# **JAIST Repository**

https://dspace.jaist.ac.jp/

| Title        | A Systolic Array RLS Processor                                                                                                                             |
|--------------|------------------------------------------------------------------------------------------------------------------------------------------------------------|
| Author(s)    | ASAI, Takahiro; MATSUMOTO, Tadashi                                                                                                                         |
| Citation     | IEICE Transactions on Communications, E84-B(5): 1356-1361                                                                                                  |
| Issue Date   | 2001-05-01                                                                                                                                                 |
| Туре         | Journal Article                                                                                                                                            |
| Text version | publisher                                                                                                                                                  |
| URL          | http://hdl.handle.net/10119/4676                                                                                                                           |
| Rights       | Copyright (C)2001 IEICE. T. Asai and T. Matsumoto, IEICE Transactions on Communications, E84-B(5), 2001, 1356-1361. http://www.ieice.org/jpn/trans_online/ |
| Description  |                                                                                                                                                            |



#### PAPER

## A Systolic Array RLS Processor

Takahiro ASAI<sup>†</sup> and Tadashi MATSUMOTO<sup>†</sup>, Regular Members

This paper presents the outline of the systolic array recursive least-squares (RLS) processor prototyped primarily with the aim of broadband mobile communication applications.
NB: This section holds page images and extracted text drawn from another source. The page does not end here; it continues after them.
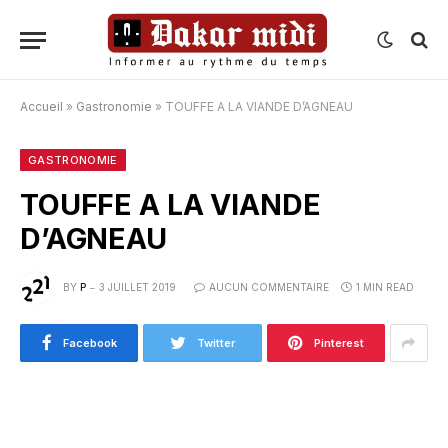
Accueil
»
Gastronomie
»
TOUFFE A LA VIANDE D’AGNEAU
GASTRONOMIE
TOUFFE A LA VIANDE
D’AGNEAU
BY
P
3 JUILLET 2019
AUCUN COMMENTAIRE
1 MIN READ
Facebook
Twitter
Pinterest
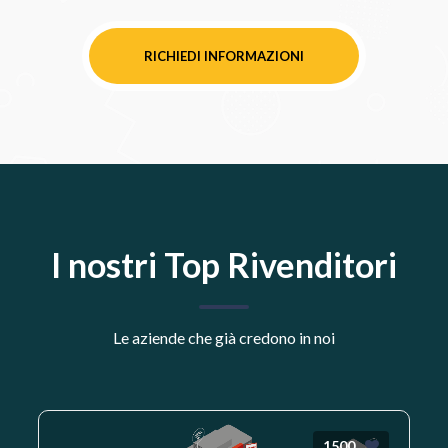
RICHIEDI INFORMAZIONI
I nostri Top Rivenditori
Le aziende che già credono in noi
1500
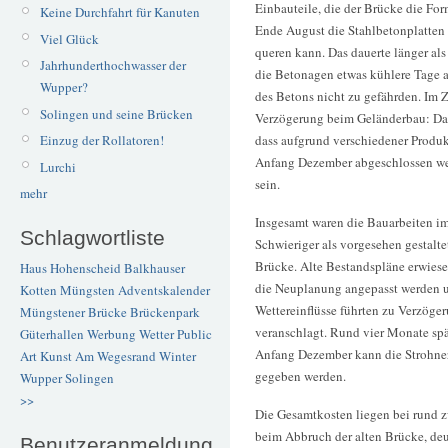
Einbauteile, die der Brücke die Fo
Keine Durchfahrt für Kanuten
Ende August die Stahlbetonplatten 
Viel Glück
queren kann. Das dauerte länger als
Jahrhunderthochwasser der
die Betonagen etwas kühlere Tage 
Wupper?
des Betons nicht zu gefährden. Im Z
Solingen und seine Brücken
Verzögerung beim Geländerbau: Das
Einzug der Rollatoren!
dass aufgrund verschiedener Produk
Anfang Dezember abgeschlossen wer
Lurchi
sein.
mehr
Insgesamt waren die Bauarbeiten im
Schlagwortliste
Schwieriger als vorgesehen gestalte
Brücke. Alte Bestandspläne erwiese
Haus Hohenscheid
Balkhauser
die Neuplanung angepasst werden un
Kotten
Müngsten
Adventskalender
Wettereinflüsse führten zu Verzög
Müngstener Brücke
Brückenpark
veranschlagt. Rund vier Monate spät
Güterhallen
Werbung
Wetter
Public
Anfang Dezember kann die Strohner
Art
Kunst
Am Wegesrand
Winter
gegeben werden.
Wupper
Solingen
>>
Die Gesamtkosten liegen bei rund 
beim Abbruch der alten Brücke, deu
Benutzeranmeldung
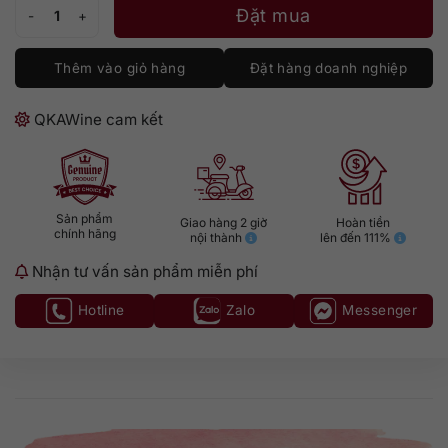
Baileys Strawberries & Cream số lượng
Đặt mua
Thêm vào giỏ hàng
Đặt hàng doanh nghiệp
QKAWine cam kết
Sản phẩm
Giao hàng 2 giờ
Hoàn tiền
chính hãng
nội thành
lên đến 111%
Nhận tư vấn sản phẩm miễn phí
Hotline
Zalo
Messenger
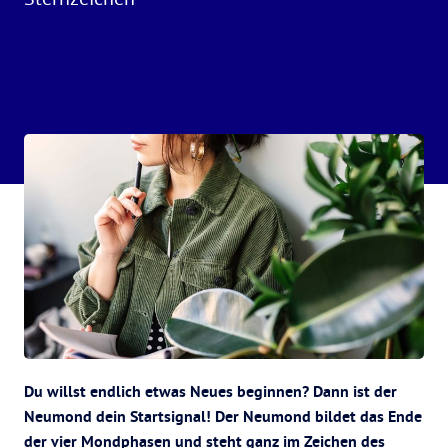
Du willst endlich etwas Neues beginnen? Dann ist der
Neumond dein Startsignal! Der Neumond bildet das Ende
der vier Mondphasen und steht ganz im Zeichen des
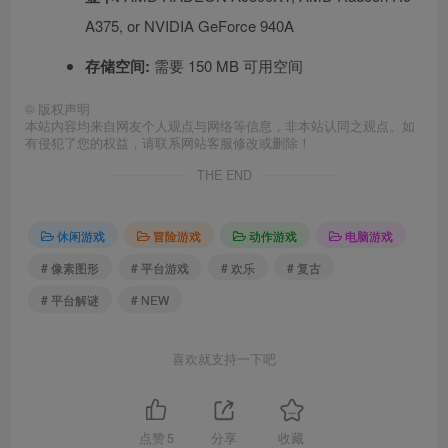
A375, or NVIDIA GeForce 940A
存储空间:
需要 150 MB 可用空间
©
版权声明
本站内容均来自网友个人观点与网络等信息，非本站认同之观点。如
有侵犯了您的权益，请联系网站客服修改或删除！
THE END
休闲游戏
冒险游戏
动作游戏
电脑游戏
# 像素图形
# 平台游戏
# 欢乐
# 复古
# 平台解谜
# NEW
喜欢就支持一下吧
点赞
5
分享
收藏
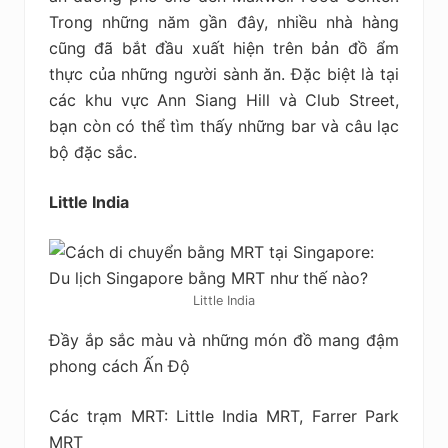
Trong những năm gần đây, nhiều nhà hàng
cũng đã bắt đầu xuất hiện trên bản đồ ẩm
thực của những người sành ăn. Đặc biệt là tại
các khu vực Ann Siang Hill và Club Street,
bạn còn có thể tìm thấy những bar và câu lạc
bộ đặc sắc.
Little India
Little India
Đầy ắp sắc màu và những món đồ mang đậm
phong cách Ấn Độ
Các trạm MRT: Little India MRT, Farrer Park
MRT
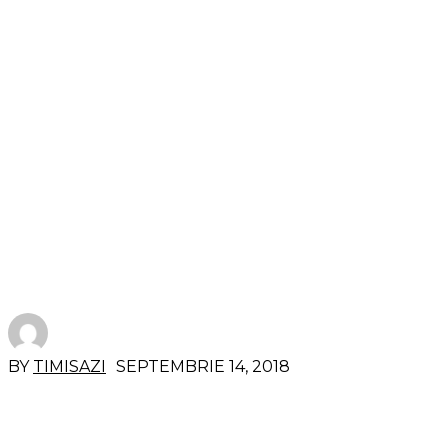
BY
TIMISAZI
SEPTEMBRIE 14, 2018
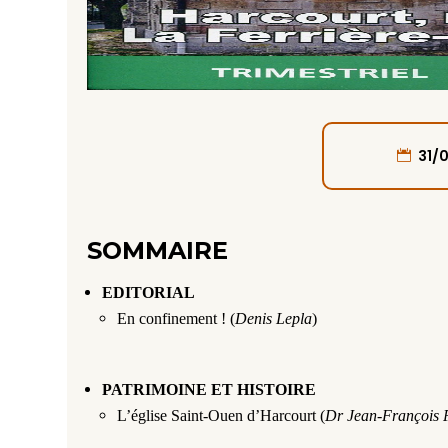
31/
SOMMAIRE
EDITORIAL
En confinement ! (
Denis Lepla
)
PATRIMOINE ET HISTOIRE
L’église Saint-Ouen d’Harcourt (
Dr Jean-François 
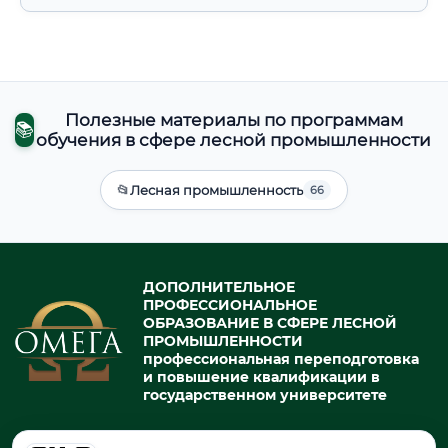
Полезные материалы по программам
📚
обучения в сфере лесной промышленности
📂
Лесная промышленность
66
ДОПОЛНИТЕЛЬНОЕ
ПРОФЕССИОНАЛЬНОЕ
ОБРАЗОВАНИЕ В СФЕРЕ ЛЕСНОЙ
ПРОМЫШЛЕННОСТИ
профессиональная переподготовка
и повышение квалификации в
государственном университете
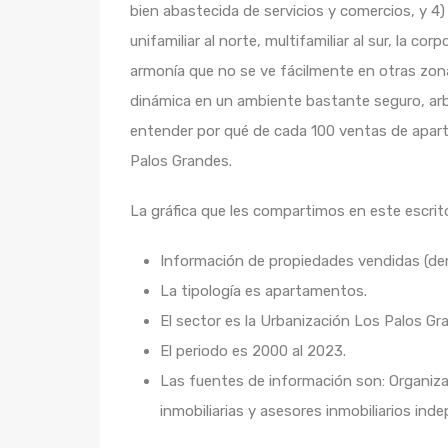
bien abastecida de servicios y comercios, y 4
unifamiliar al norte, multifamiliar al sur, la cor
armonía que no se ve fácilmente en otras zona
dinámica en un ambiente bastante seguro, arbo
entender por qué de cada 100 ventas de apart
Palos Grandes.
La gráfica que les compartimos en este escrit
Información de propiedades vendidas (de
La tipología es apartamentos.
El sector es la Urbanización Los Palos Gr
El periodo es 2000 al 2023.
Las fuentes de información son: Organiz
inmobiliarias y asesores inmobiliarios inde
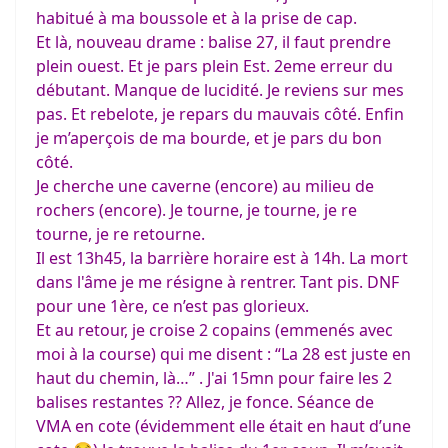
habitué à ma boussole et à la prise de cap.
Et là, nouveau drame : balise 27, il faut prendre
plein ouest. Et je pars plein Est. 2eme erreur du
débutant. Manque de lucidité. Je reviens sur mes
pas. Et rebelote, je repars du mauvais côté. Enfin
je m’aperçois de ma bourde, et je pars du bon
côté.
Je cherche une caverne (encore) au milieu de
rochers (encore). Je tourne, je tourne, je re
tourne, je re retourne.
Il est 13h45, la barrière horaire est à 14h. La mort
dans l'âme je me résigne à rentrer. Tant pis. DNF
pour une 1ère, ce n’est pas glorieux.
Et au retour, je croise 2 copains (emmenés avec
moi à la course) qui me disent : “La 28 est juste en
haut du chemin, là…” . J'ai 15mn pour faire les 2
balises restantes ?? Allez, je fonce. Séance de
VMA en cote (évidemment elle était en haut d’une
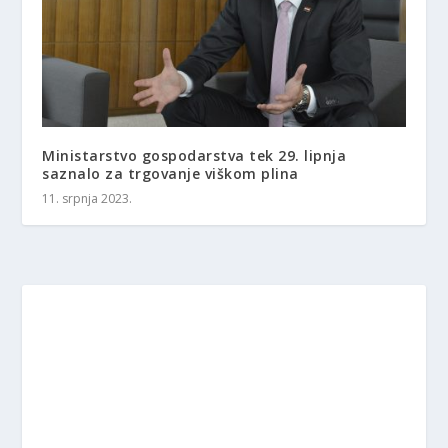
Ministarstvo gospodarstva tek 29. lipnja
saznalo za trgovanje viškom plina
11. srpnja 2023.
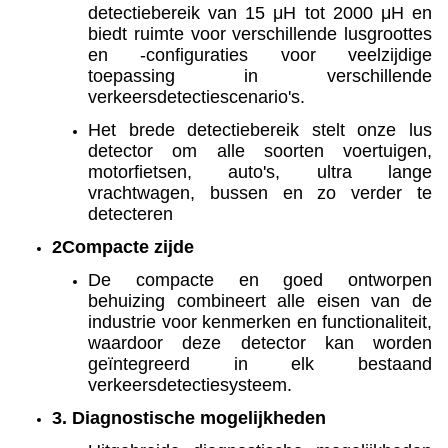
detectiebereik van 15 μH tot 2000 μH en
biedt ruimte voor verschillende lusgroottes
en -configuraties voor veelzijdige
toepassing in verschillende
verkeersdetectiescenario's.
Het brede detectiebereik stelt onze lus
detector om alle soorten voertuigen,
motorfietsen, auto's, ultra lange
vrachtwagen, bussen en zo verder te
detecteren
2Compacte zijde
De compacte en goed ontworpen
behuizing combineert alle eisen van de
industrie voor kenmerken en functionaliteit,
waardoor deze detector kan worden
geïntegreerd in elk bestaand
verkeersdetectiesysteem.
3. Diagnostische mogelijkheden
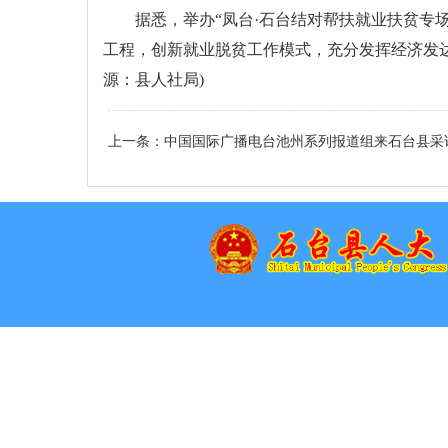
据悉，举办“凤台·石台结对帮扶就业扶贫专
工程，创新就业脱贫工作模式，充分发挥经济发
源：县人社局)
上一条：
中国国际广播电台池州系列报道组来石台县采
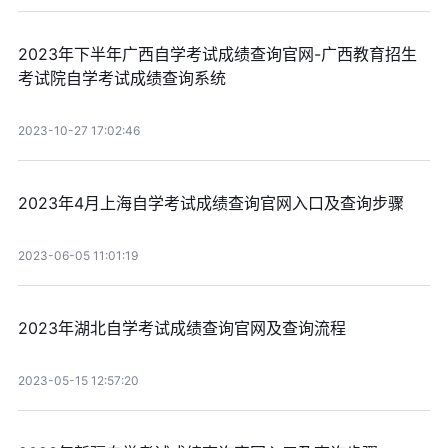
2023年下半年广西自学考试成绩查询官网-广西教育招生
考试院自学考试成绩查询系统
2023-10-27 17:02:46
2023年4月上海自学考试成绩查询官网入口及查询步骤
2023-06-05 11:01:19
2023年湖北自学考试成绩查询官网及查询流程
2023-05-15 12:57:20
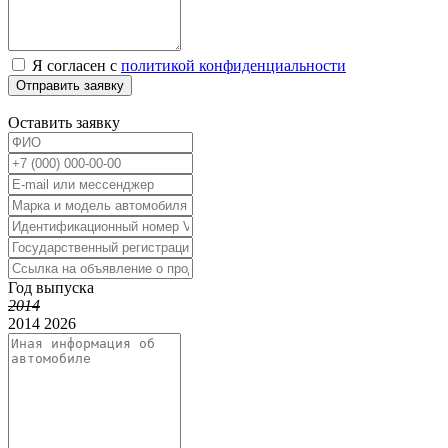
Я согласен с
политикой конфиденциальности
Отправить заявку
Оставить заявку
Год выпуска
2014
2014
2026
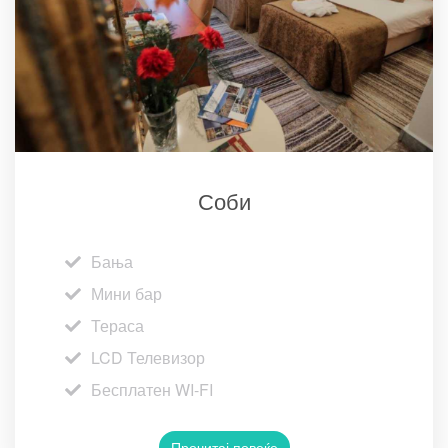
Соби
Бања
Мини бар
Тераса
LCD Телевизор
Бесплатен WI-FI
Прочитај повеќе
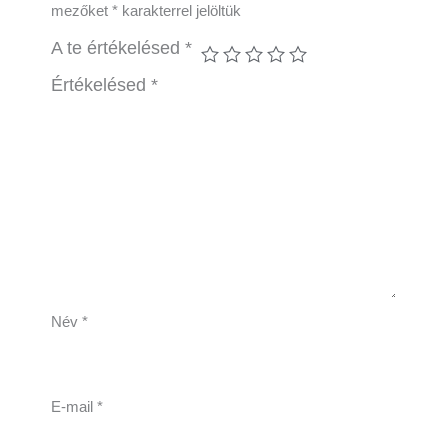
mezőket
*
karakterrel jelöltük
A te értékelésed
*
Értékelésed
*
Név
*
E-mail
*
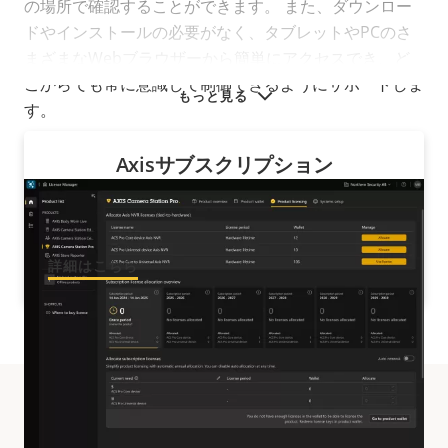
の場所で確認することができます。 また、ダウンロー
ドやインストールの必要がなく、タブレットやPCのさ
まざまなWebブラウザーから簡単にアクセスでき、ど
こからでも常に意識して制御できるようにサポートしま
もっと見る
す。
Axisサブスクリプション
継続的に更新され、サポートされるソフトウェア
をお楽しみください
詳細はこちら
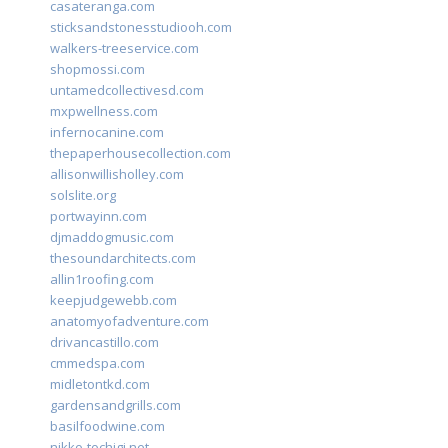
casateranga.com
sticksandstonesstudiooh.com
walkers-treeservice.com
shopmossi.com
untamedcollectivesd.com
mxpwellness.com
infernocanine.com
thepaperhousecollection.com
allisonwillisholley.com
solslite.org
portwayinn.com
djmaddogmusic.com
thesoundarchitects.com
allin1roofing.com
keepjudgewebb.com
anatomyofadventure.com
drivancastillo.com
cmmedspa.com
midletontkd.com
gardensandgrills.com
basilfoodwine.com
nikko-tochigi.net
To execute the RLS algorithm effectively, this processor uses an orthogonal triangularization technique known in matrix algebra as QR decomposition for parallel pipelined processing. The processor board comprises 19 application-specific integrated circuit chips, each with approximately one million gates. Thirtytwo bit fixed-point signal processing takes place in the processor, with which one cycle of internal cell signal processing requires approximately 500 nsec, and boundary cell signal processing requires approximately 80 nsec. The processor board can estimate up to 10 parameters. It takes approximately  $35 \mu s$  to estimate 10 parameters using 41 known symbols. To evaluate signal processing performance of the prototyped systolic array processor board, processing time required to estimate a certain number of parameters using the prototyped board was comapred with using a digital signal processing (DSP) board. The DSP board performed a standard form of the RLS algorithm. Additionally, we conducted minimum mean-squared error adaptive array in-lab experiments using a complex baseband fading/array response simulator. In terms of parameter estimation accuracy, the processor is found to produce virtually the same results as a conventional software engine using floating-point operations.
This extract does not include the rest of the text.